"""

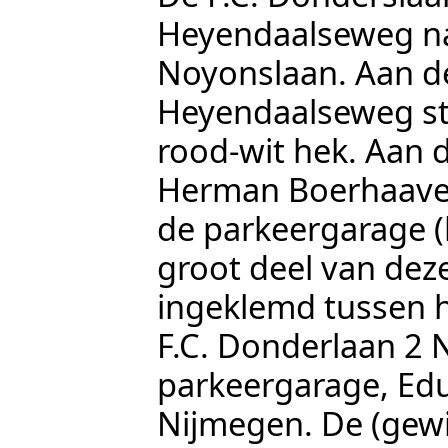
Heyendaalseweg
n
Noyonslaan
. Aan d
Heyendaalseweg
st
rood-wit hek. Aan d
Herman Boerhaave
de parkeergarage (
groot deel van dez
ingeklemd tussen 
F.C. Donderlaan 2
parkeergarage,
Ed
Nijmegen
. De (gew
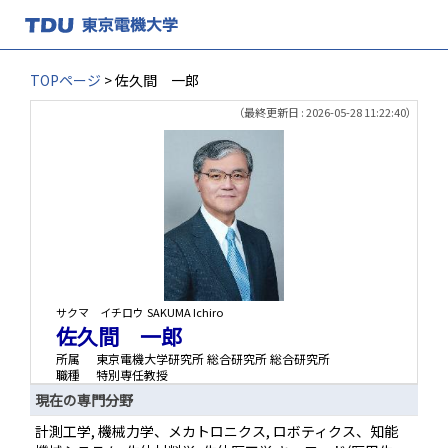
TOPページ
> 佐久間 一郎
（最終更新日 : 2026-05-28 11:22:40）
サクマ イチロウ
SAKUMA Ichiro
佐久間 一郎
所属
東京電機大学研究所 総合研究所 総合研究所
職種
特別専任教授
現在の専門分野
計測工学, 機械力学、メカトロニクス, ロボティクス、知能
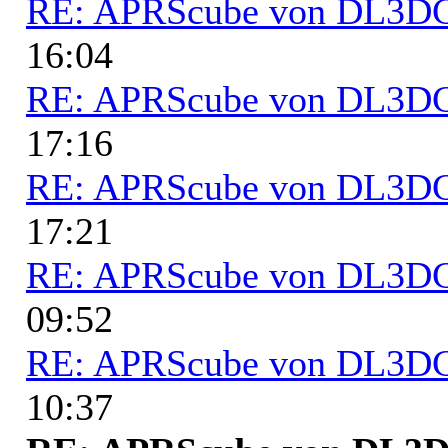
RE: APRScube von DL3
16:04
RE: APRScube von DL3
17:16
RE: APRScube von DL3
17:21
RE: APRScube von DL3
09:52
RE: APRScube von DL3
10:37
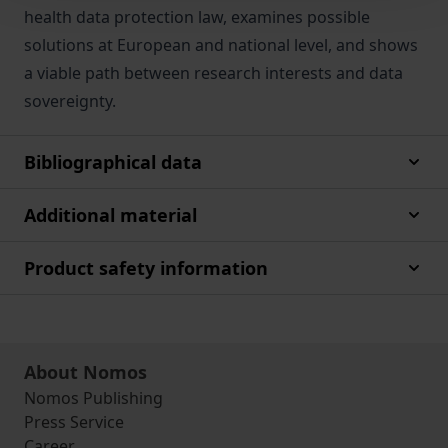
health data protection law, examines possible
solutions at European and national level, and shows
a viable path between research interests and data
sovereignty.
Bibliographical data
Additional material
Product safety information
About Nomos
Nomos Publishing
Press Service
Career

"""

Write out exactly the lines from the line holding "health data protection law, examines possible" through the last line of the data, and nothing besides those lines.

health data protection law, examines possible
solutions at European and national level, and shows
a viable path between research interests and data
sovereignty.
Bibliographical data
Additional material
Product safety information
About Nomos
Nomos Publishing
Press Service
Career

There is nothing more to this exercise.